Publication Date: 20260512
Application Date: 20211119
Priority Date: 20201120

Claims (17)

1 . A method for compressing a neural network, comprising: obtaining an original neural network to be compressed, the original neural network comprising J operation layers to be compressed, where J is an integer greater than 1; compressing a j th operation layer of the J operation layers with K j different compression ratios to generate K j operation branches, where j and K j are integers, 1≤j≤J, and K j ≥1; obtaining, for the j th operation layer, a set of K j weighting factors corresponding to the respective K j operation branches, where the K j weighting factors have respective initial values; replacing the j th operation layer with the K j operation branches weighted by the set of K j weighting factors, to generate a replacement neural network; performing forward propagation to the replacement neural network based on a preset dataset to generate K j operation results, where a weighted sum operation is performed on the K j operation results with the K j weighting factors and a result of the weighted sum operation is used as an output of the j th operation layer, and where the K j operation results is generated by; compressing an input data from the preset dataset to generate K j compressed input data corresponding to the K j operation branches respectively, where the K j compressed input data have K j different accuracies corresponding to the K j different compression ratios of the K j operation branches respectively; and performing the forward propagation on the K j replaced operation branches and the K j compressed input data to generate the K j operation results; performing backward propagation to the replacement neural network based on the preset dataset, where, for the j th operation layer, updated values of the K j weighting factors are calculated based on a model loss of the replacement neural network relative to the original neural network, wherein the model loss is determined based on a product of a loss function determined based on an application type of the original neural network, and a performance index related to a hardware index of a hardware platform on which the original neural network is to be deployed; and determining, for the j th operation layer, an operation branch corresponding to a maximum value of the updated values of the K j weighting factors as a compressed j th operation layer.

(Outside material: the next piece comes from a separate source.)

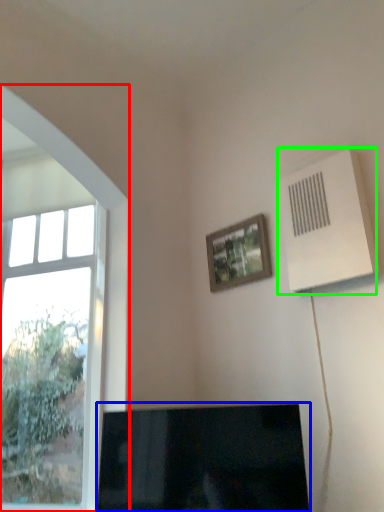 Question: Based on their relative distances, which object is nearer to window (highlighted by a red box)? Choose from television (highlighted by a blue box) and air conditioning (highlighted by a green box).

Choices:
 (A) television
 (B) air conditioning

Answer: (A)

2 . The method of claim 1 , wherein the application type of the original neural network comprises: classification, positioning, detection or segmentation.
3 . The method of claim 1 , wherein the forward propagation and the backward propagation to the replacement neural network are iteratively performed for multiple times based on the preset dataset, and in the iteration process of the forward propagation and the backward propagation, the updated values of the K j weighting factors obtained in a backward propagation are assigned to the K j weighting factors to be used in a forward propagation next to the backward propagation.
4 . The method of claim 3 , further comprising: calculating, in the iteration process, a model size of the replacement neural network based on the operation branch corresponding to the maximum value of the updated values of the K j weighting factors; obtaining a change in the model size of the replacement neural network calculated after each iteration of the iteration process; and stopping the iteration process when the change is within a preset range.
5 . The method of claim 1 , wherein the j th operation layer to be compressed comprises a convolutional layer, an activation layer, a batch normalization layer, a pooling layer, or a fully connected layer.
6 . The method of claim 1 , further comprising: normalizing values of the K j weighting factors before performing the weighted sum operation on the K j operation results generated by the K j operation branches with the K j weighting factors.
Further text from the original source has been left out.